> [The data]:

[Start of Attachment]

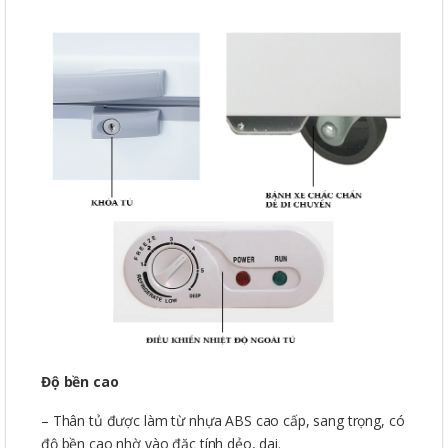
Độ bền cao
– Thân tủ được làm từ nhựa ABS cao cấp, sang trọng, có
độ bền cao nhờ vào đặc tính dẻo, dai.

[End of Attachment]

Dropping every picture, restate the material word for word.

Độ bền cao
– Thân tủ được làm từ nhựa ABS cao cấp, sang trọng, có
độ bền cao nhờ vào đặc tính dẻo, dai.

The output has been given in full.